Évidemment, le rite du baptême dans l’eau n’est que la préfiguration du
baptême que Jésus vivra dans sa Passion. Alors, qu’en est-il de la
Transfiguration ? Celle-ci anticipe les fruits de la Passion, ou plutôt
le versant lumineux de la croix : la résurrection ! Pour affermir ses
disciples, Jésus leur manifeste avec puissance la gloire de Dieu cachée
au creux de l’épreuve terrible qui vient. Ça n’empêchera pas Pierre et
Jacques d’être sérieusement ébranlés dans leur foi quand les événements
se corseront…
Cependant, que viennent faire Moïse et Élie dans cette histoire ? C’est
que ces derniers représentent respectivement la Loi et les Prophètes. En
étant présents aux côtés de Jésus transfiguré, ils témoignent que la Loi
et l’inspiration prophétique trouvent leur accomplissement en lui.
Et
l’idée saugrenue de Pierre de dresser trois tentes ? Tentative candide
pour faire durer l’instant de grâce ? Peut-être, mais rappelons-nous que
les Juifs espéraient vivement le jour où Dieu viendrait « dresser sa
tente au milieu d’eux » (cf. Ez 37, 27; Za 2, 14). Ainsi, Pierre pense
sans doute que le Jour du Seigneur est enfin arrivé, et il n’a pas tout
à fait tort, car depuis l’Annonciation, il est exact de dire avec saint
Jean : « Le Verbe s’est fait chair, et il a établi sa tente parmi nous »
(Jn 1, 14).
De
plus, la version de Matthieu pullule de références à l’Ancien Testament,
pour montrer aux Juifs que Jésus accomplit les Écritures et inaugure les
temps messianiques, les temps de la fin.

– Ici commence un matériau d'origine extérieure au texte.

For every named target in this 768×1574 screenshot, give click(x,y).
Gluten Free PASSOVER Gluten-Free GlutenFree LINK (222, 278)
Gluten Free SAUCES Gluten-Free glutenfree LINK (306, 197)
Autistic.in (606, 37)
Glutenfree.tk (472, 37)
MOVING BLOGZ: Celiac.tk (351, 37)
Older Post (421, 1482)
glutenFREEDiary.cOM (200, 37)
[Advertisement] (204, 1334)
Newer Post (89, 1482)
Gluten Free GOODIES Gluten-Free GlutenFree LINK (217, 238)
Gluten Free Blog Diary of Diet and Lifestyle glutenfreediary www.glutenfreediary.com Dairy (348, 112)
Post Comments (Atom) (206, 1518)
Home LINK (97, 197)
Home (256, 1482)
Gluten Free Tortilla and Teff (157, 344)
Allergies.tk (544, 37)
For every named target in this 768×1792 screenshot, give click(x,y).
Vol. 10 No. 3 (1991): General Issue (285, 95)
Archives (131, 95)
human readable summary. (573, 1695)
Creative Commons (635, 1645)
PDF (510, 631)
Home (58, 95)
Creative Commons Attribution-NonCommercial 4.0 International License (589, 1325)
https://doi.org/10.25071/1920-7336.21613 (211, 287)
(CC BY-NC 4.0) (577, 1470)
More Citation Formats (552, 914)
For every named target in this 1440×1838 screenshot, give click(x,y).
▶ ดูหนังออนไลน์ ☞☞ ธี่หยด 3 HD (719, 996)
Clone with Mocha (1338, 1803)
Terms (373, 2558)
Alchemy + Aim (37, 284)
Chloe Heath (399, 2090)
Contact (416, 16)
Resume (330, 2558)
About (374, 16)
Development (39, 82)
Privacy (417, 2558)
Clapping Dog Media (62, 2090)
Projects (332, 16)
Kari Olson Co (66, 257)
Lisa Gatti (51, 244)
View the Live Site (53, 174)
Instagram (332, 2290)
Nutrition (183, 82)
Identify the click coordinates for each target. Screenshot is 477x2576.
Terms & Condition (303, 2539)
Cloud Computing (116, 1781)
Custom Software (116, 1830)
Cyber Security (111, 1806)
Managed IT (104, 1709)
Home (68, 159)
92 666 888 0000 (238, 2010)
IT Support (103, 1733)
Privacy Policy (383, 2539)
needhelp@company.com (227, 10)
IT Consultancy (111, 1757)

Ainsi, bien des détails de son
récit (le visage brillant, les vêtements lumineux, la terreur des
disciples, l’injonction de ne pas avoir peur, etc.) sont empruntés aux
chapitres apocalyptiques du Livre de Daniel (surtout les chapitres 9, 10
et 12), qu’il vaut la peine d’aller lire !
Tout
cela étant dit, plus concrètement, que peut-on retirer du récit matthéen
de la Transfiguration ? Différentes choses, sans doute, mais assurément
que Dieu nous réserve d’agréables répits sur nos chemins de croix
quotidiens. La Transfiguration n’a pas évité à Jésus de subir la
Passion. Toutefois, elle fut une halte bien méritée pour Jésus et ses
disciples, en manifestant avec clarté que la souffrance et la mort n’ont
pas le dernier mot. Tout comme la rigueur de la Loi de Moïse et
l’obscurité des prophéties s’épanouissent en Jésus révélant pleinement
le Père, les vicissitudes et déceptions de notre vie ne sont que les
premiers mots encore hésitants d’une histoire d’amour s’écrivant dès
maintenant dans l’éternité de Dieu. Cette certitude de foi nous permet
de vivre dans le monde comme des transfigurés, comme des ressuscités.